So for me, if I wanted to learn the subject and get through college, as I planned, I used textbooks and needed one. Someone said it was retarded and you should just "enjoy it", but they're brain dead.I started with Algebra 2/ Calculus while I was in geometry in freshman year, and just "enjoyed it", but constantly was "bullied" by teachers, because they assumed I didn't know anything.
If not for that I would've been an idiot and looked like one. I taught myself then with a textbook, I got a for dummies book and a calculus book, taught myself the whole subject, skipped two grades, got an A and a 5 on the AP exam and those teachers can suck a cock now.
Anyways, after I followed the same philosophy. Not only is it good for academia, but if you want to actually progress, you should learn the pre-reqs, like correctly.
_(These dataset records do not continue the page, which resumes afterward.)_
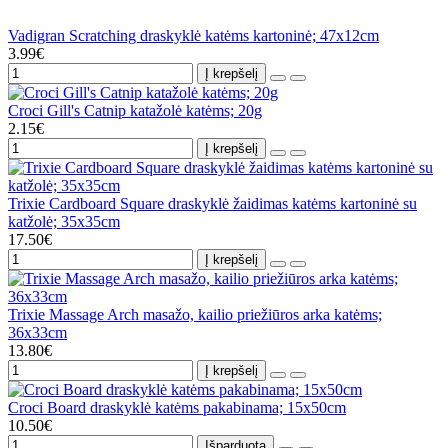
Vadigran Scratching draskyklė katėms kartoninė; 47x12cm
3.99€
Į krepšelį
Croci Gill's Catnip katažolė katėms; 20g
2.15€
Į krepšelį
Trixie Cardboard Square draskyklė žaidimas katėms kartoninė su
katžolė; 35x35cm
17.50€
Į krepšelį
Trixie Massage Arch masažo, kailio priežiūros arka katėms;
36x33cm
13.80€
Į krepšelį
Croci Board draskyklė katėms pakabinama; 15x50cm
10.50€
Išparduota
Then again, I'm competitive, so don't listen, someones best answer was we all have our own ways.
But if you want to be master, I just did textbooks and text notes. To learn at surface level you watch lectures or learn leisurely for fun, you will certainly be very good at subsets of a subject, but won't be good nor a master of a subject as a whole.
And I'm not saying as if you aren't a genius who could fill in the rest, no. Lectures and Leisurely offer a fraction, you don't know what you don't know.
A textbook has everything you need a good amount of times, and more.
If you want to master it, I suggest get a textbook for BARE MINIMUM, a reference.
I also went through HS with textbooks in general not just math, for each subject, I have ADHD, and hate teachers, so I would just not listen and come home before a test and read the textbook with everything.
I also have looked at other subjects with this method. With STEM, it's a guarantee work. Note this is different for other subjects ok.
Like CS, you don't use textbooks, nor does anyone, it's more practice and idfk, I just know for sure they don't use textbooks.